Sources and data references
- Centers for Medicare & Medicaid Services. 2026 Medicare Parts A & B Premiums and Deductibles. Fact sheet, November 2025.
- Centers for Medicare & Medicaid Services. Final CY 2026 Part D Redesign Program Instructions. March 3, 2026.
- Centers for Medicare & Medicaid Services. Medicare Advantage and Part D Programs Expected to Remain Stable in 2026. October 2025.
- Centers for Medicare & Medicaid Services. Medicare Drug Price Negotiation Program: Negotiated Prices for Initial Price Applicability Year 2026. Fact sheet, August 2024.
- Centers for Medicare & Medicaid Services. Contract Year 2026 Final Rule (CMS-4208-F). April 4, 2025.
- Centers for Medicare & Medicaid Services. 2026 CMS Interoperability Standards and Prior Authorization for Drugs Proposed Rule. April 10, 2026.
- HHS Office of the Assistant Secretary for Planning and Evaluation. Medicare Drug Price Negotiation Program: Medicare Prices Negotiated for 2026. ASPE issue brief, 2024.
- Kaiser Family Foundation.

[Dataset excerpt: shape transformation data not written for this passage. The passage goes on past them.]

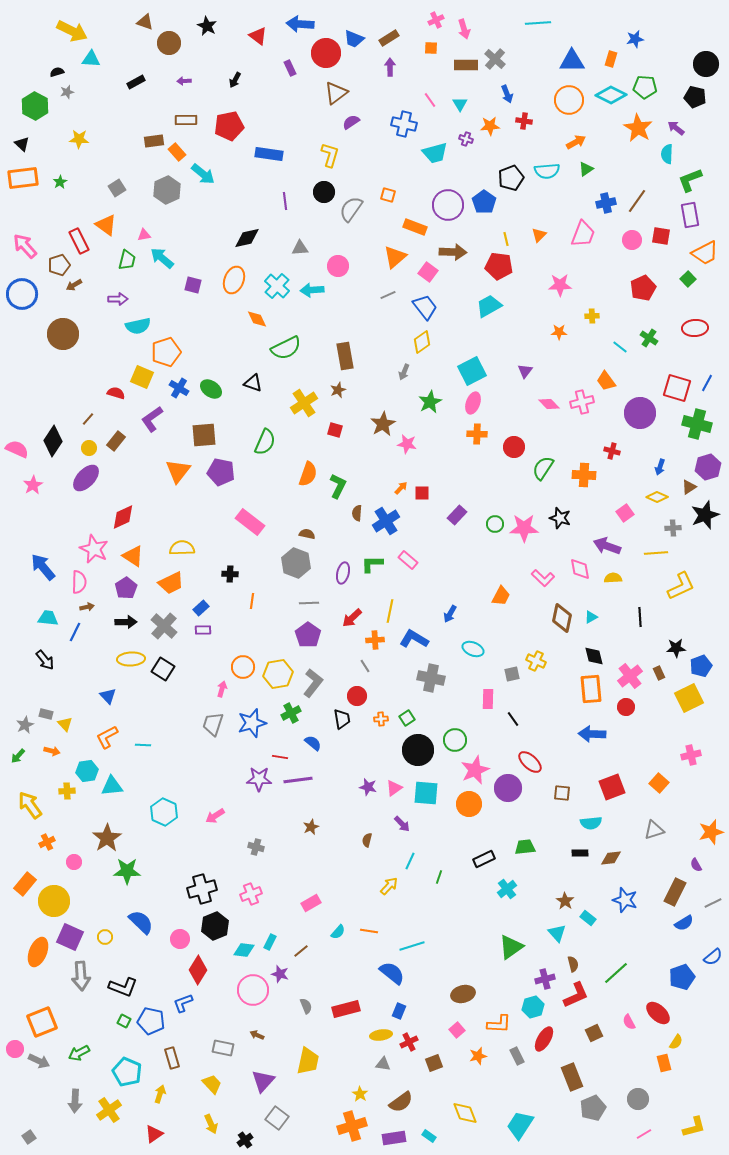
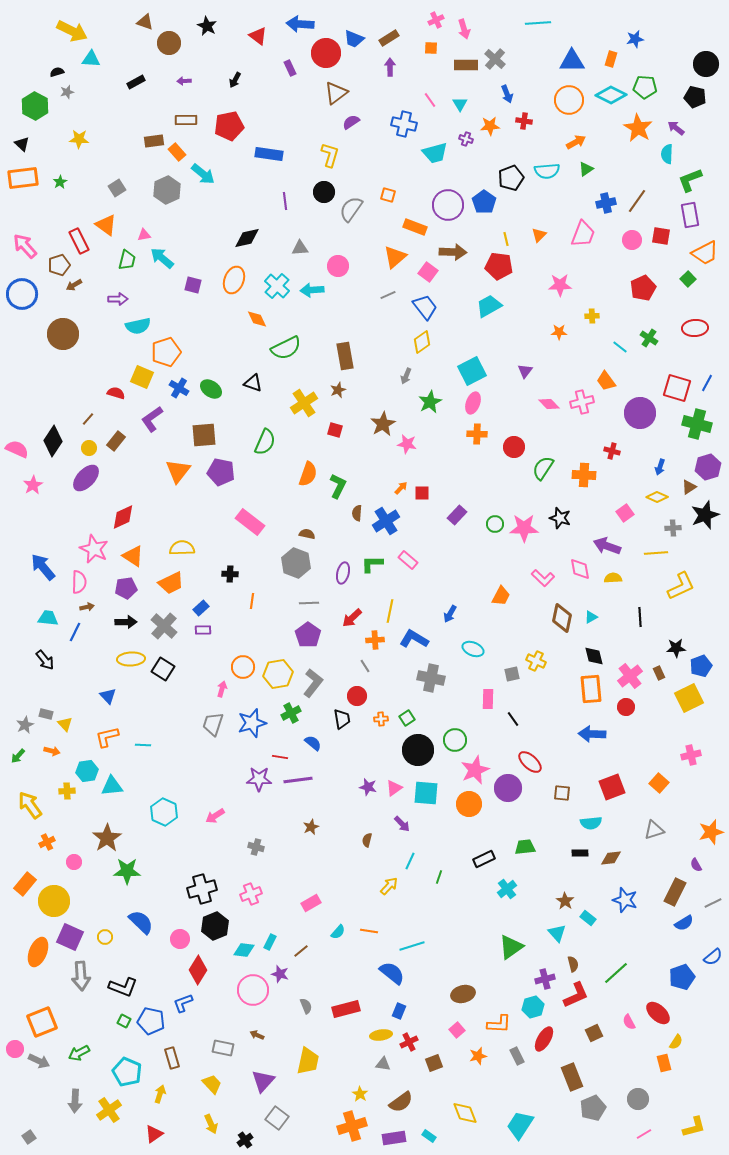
gray arrow at (404, 372): moved 2 px right, 4 px down
purple pentagon at (126, 588): rotated 25 degrees clockwise
orange L-shape at (107, 737): rotated 15 degrees clockwise
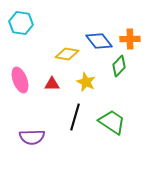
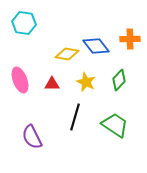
cyan hexagon: moved 3 px right
blue diamond: moved 3 px left, 5 px down
green diamond: moved 14 px down
green trapezoid: moved 3 px right, 3 px down
purple semicircle: rotated 65 degrees clockwise
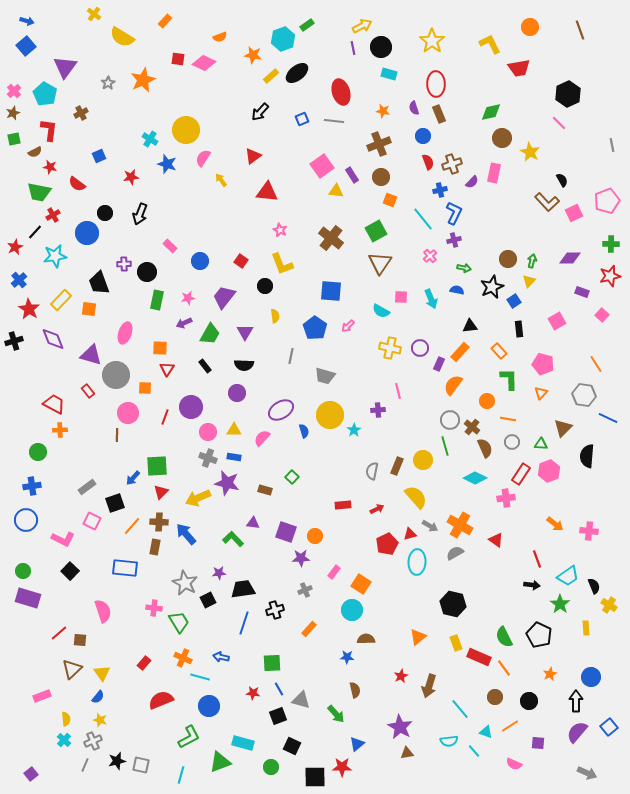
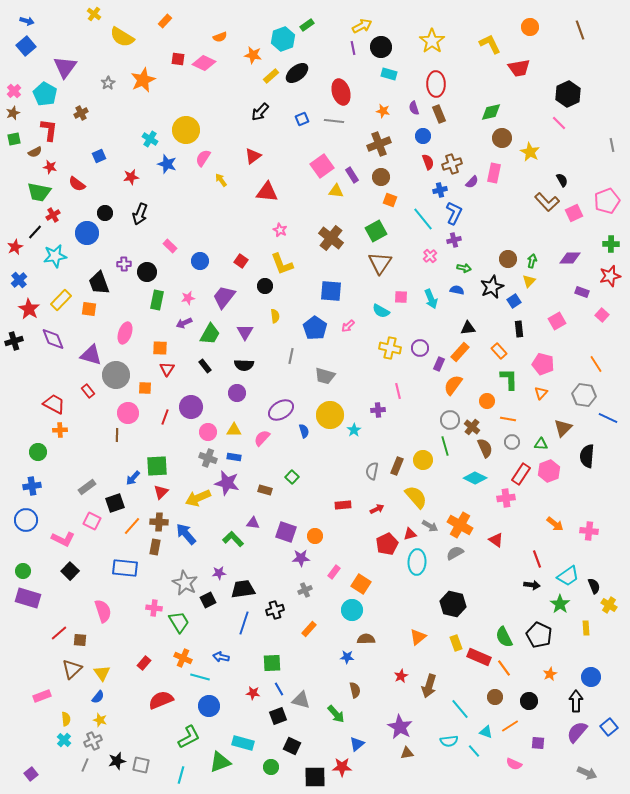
black triangle at (470, 326): moved 2 px left, 2 px down
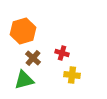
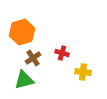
orange hexagon: moved 1 px left, 1 px down
brown cross: rotated 14 degrees clockwise
yellow cross: moved 11 px right, 3 px up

Analyzing Changes in Medicare Part D Enrollment for 2026. February 2026.
- Johns Hopkins Bloomberg School of Public Health. 1 in 10 Medicare Advantage Enrollees Face Forced Disenrollment in 2026. 2026.
- RAND Corporation. Disruptions in Medicare Advantage Coverage in 2026. 2026.
- AARP. First Medicare-Negotiated Drug Prices Debut in 2026. January 2026.
- Medicare.gov. Medicare & You 2026. CMS publication 10050. October 2025.
This article is educational and does not constitute individual insurance advice. Premium estimates and IRMAA brackets reflect 2026 published values; check the SSA Initial IRMAA Determination notice you received for your specific calculation. Always verify plan details, networks, and formularies with the carrier before enrolling. VS Healthcare Solutions is a licensed independent insurance agency in the State of Florida.